11. Right of objection

In addition to the rights mentioned above, you also have the right to object at any time to the processing of your personal data, which is carried out on the basis of the performance of a task carried out in the public interest or in the exercise of official authority (Article 6, Paragraph 1, Sentence 1, Letter e of GDPR) or to protect legitimate interests on our part (Article 6, Paragraph 1, Sentence 1, Letter f of GDPR), with effect for the future, provided that there are reasons for this that arise from your particular situation. In the event of an objection, no further processing of the personal data will be carried out unless we can prove compelling legitimate reasons for the processing that outweigh your interests, rights and freedoms or the processing serves to assert, exercise or defend legal claims. In the event of your personal data being processed for the purpose of direct advertising or profiling, provided there is a connection to direct advertising, you have a general right to object without reasons arising from your particular situation having to exist. In the event of an objection, we will immediately stop processing the personal data for these purposes.

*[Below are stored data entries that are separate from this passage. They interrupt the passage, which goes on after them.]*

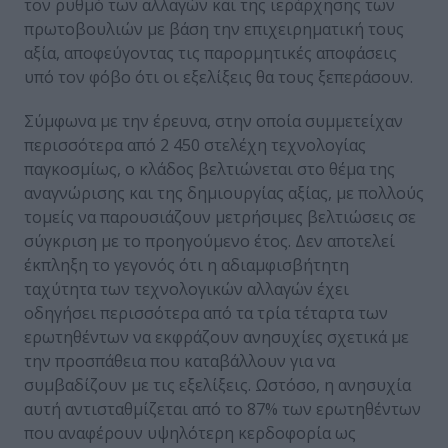
τον ρυθμό των αλλαγών και της ιεράρχησης των
πρωτοβουλιών με βάση την επιχειρηματική τους
αξία, αποφεύγοντας τις παρορμητικές αποφάσεις
υπό τον φόβο ότι οι εξελίξεις θα τους ξεπεράσουν.
Σύμφωνα με την έρευνα, στην οποία συμμετείχαν
περισσότερα από 2 450 στελέχη τεχνολογίας
παγκοσμίως, ο κλάδος βελτιώνεται στο θέμα της
αναγνώρισης και της δημιουργίας αξίας, με πολλούς
τομείς να παρουσιάζουν μετρήσιμες βελτιώσεις σε
σύγκριση με το προηγούμενο έτος. Δεν αποτελεί
έκπληξη το γεγονός ότι η αδιαμφισβήτητη
ταχύτητα των τεχνολογικών αλλαγών έχει
οδηγήσει περισσότερα από τα τρία τέταρτα των
ερωτηθέντων να εκφράζουν ανησυχίες σχετικά με
την προσπάθεια που καταβάλλουν για να
συμβαδίζουν με τις εξελίξεις. Ωστόσο, η ανησυχία
αυτή αντισταθμίζεται από το 87% των ερωτηθέντων
που αναφέρουν υψηλότερη κερδοφορία ως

To exercise your right of revocation or objection, simply send an email to: hey@fabionobile.de

12. Data security

Our website uses the encryption and communication protocol TLS 1.3 (Transport Layer Security). The TLS certificate we use, issued by a certification authority, enables encrypted data exchange between the web browser and web server, meaning that sensitive data cannot be read by third parties. We use the method with the highest level of encryption that your browser supports, usually 256-bit encryption. The higher the number of bits, the longer the key and therefore the better the protection against third parties.